**Problem to work on**
Leave out the pictures and reproduce all of the data exactly.

[Entries taken from a collection]

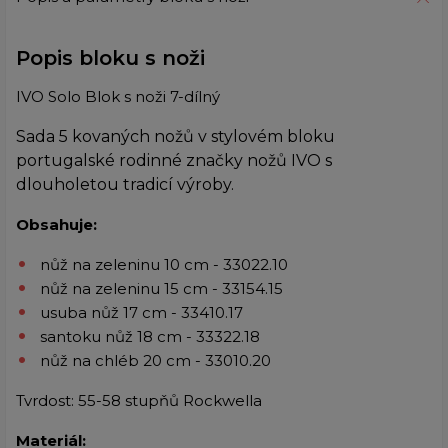
Popis bloku s noži
IVO Solo Blok s noži 7-dílný
Sada 5 kovaných nožů v stylovém bloku
portugalské rodinné značky nožů IVO s
dlouholetou tradicí výroby.
Obsahuje:
nůž na zeleninu 10 cm - 33022.10
nůž na zeleninu 15 cm - 33154.15
usuba nůž 17 cm - 33410.17
santoku nůž 18 cm - 33322.18
nůž na chléb 20 cm - 33010.20
Tvrdost: 55-58 stupňů Rockwella
Materiál:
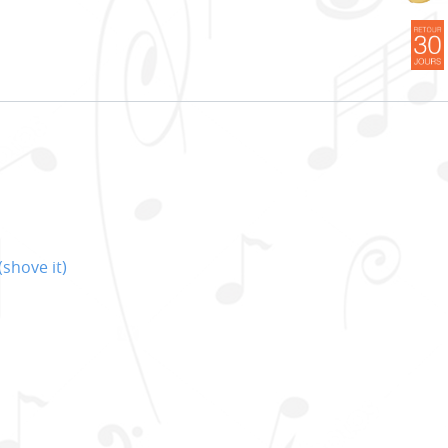
shove it)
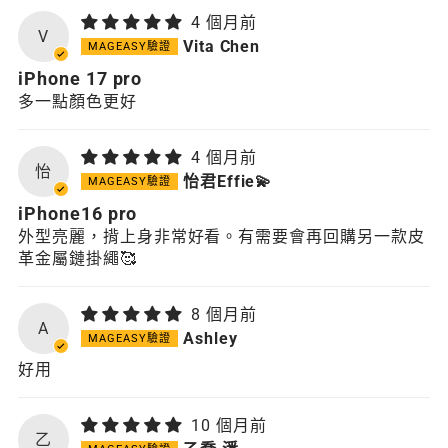
4 個月前
V
Vita Chen
iPhone 17 pro
多一點顏色更好
4 個月前
怡
怡君Effie💫
iPhone16 pro
外型亮麗，揹上身非常好看。有需要會再回購另一款皮
革金屬鏈掛繩🥰
8 個月前
A
Ashley
好用
10 個月前
乙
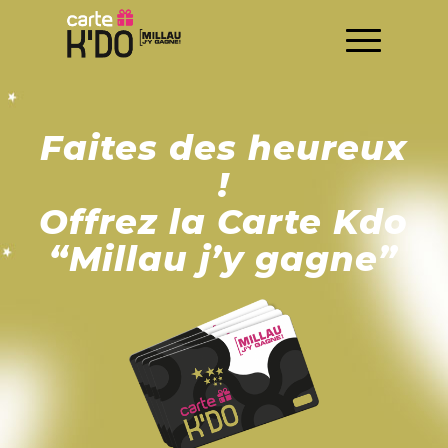
Faites des heureux
!
Offrez la Carte Kdo
“
Millau j’y gagne
”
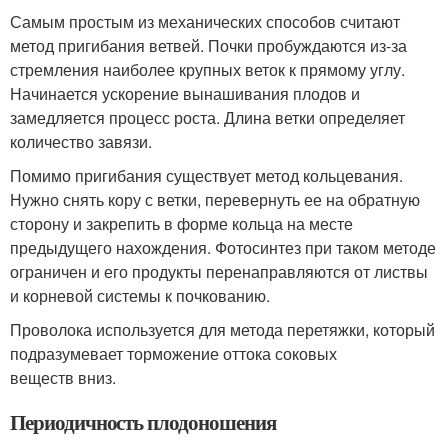
Самым простым из механических способов считают
метод пригибания ветвей. Почки пробуждаются из-за
стремления наиболее крупных веток к прямому углу.
Начинается ускорение вынашивания плодов и
замедляется процесс роста. Длина ветки определяет
количество завязи.
Помимо пригибания существует метод кольцевания.
Нужно снять кору с ветки, перевернуть ее на обратную
сторону и закрепить в форме кольца на месте
предыдущего нахождения. Фотосинтез при таком методе
ограничен и его продукты перенаправляются от листвы
и корневой системы к почкованию.
Проволока используется для метода перетяжки, который
подразумевает торможение оттока соковых
веществ вниз.
Периодичность плодоношения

**Reply to the task**
Popis bloku s noži
IVO Solo Blok s noži 7-dílný
Sada 5 kovaných nožů v stylovém bloku
portugalské rodinné značky nožů IVO s
dlouholetou tradicí výroby.
Obsahuje:
nůž na zeleninu 10 cm - 33022.10
nůž na zeleninu 15 cm - 33154.15
usuba nůž 17 cm - 33410.17
santoku nůž 18 cm - 33322.18
nůž na chléb 20 cm - 33010.20
Tvrdost: 55-58 stupňů Rockwella
Materiál:
shove it)
4 個月前
V
Vita Chen
iPhone 17 pro
多一點顏色更好
4 個月前
怡
怡君Effie💫
iPhone16 pro
外型亮麗，揹上身非常好看。有需要會再回購另一款皮
革金屬鏈掛繩🥰
8 個月前
A
Ashley
好用
10 個月前
乙
Faites des heureux
!
Offrez la Carte Kdo
“
Millau j’y gagne
”
Самым простым из механических способов считают
метод пригибания ветвей. Почки пробуждаются из-за
стремления наиболее крупных веток к прямому углу.
Начинается ускорение вынашивания плодов и
замедляется процесс роста. Длина ветки определяет
количество завязи.
Помимо пригибания существует метод кольцевания.
Нужно снять кору с ветки, перевернуть ее на обратную
сторону и закрепить в форме кольца на месте
предыдущего нахождения. Фотосинтез при таком методе
ограничен и его продукты перенаправляются от листвы
и корневой системы к почкованию.
Проволока используется для метода перетяжки, который
подразумевает торможение оттока соковых
веществ вниз.
Периодичность плодоношения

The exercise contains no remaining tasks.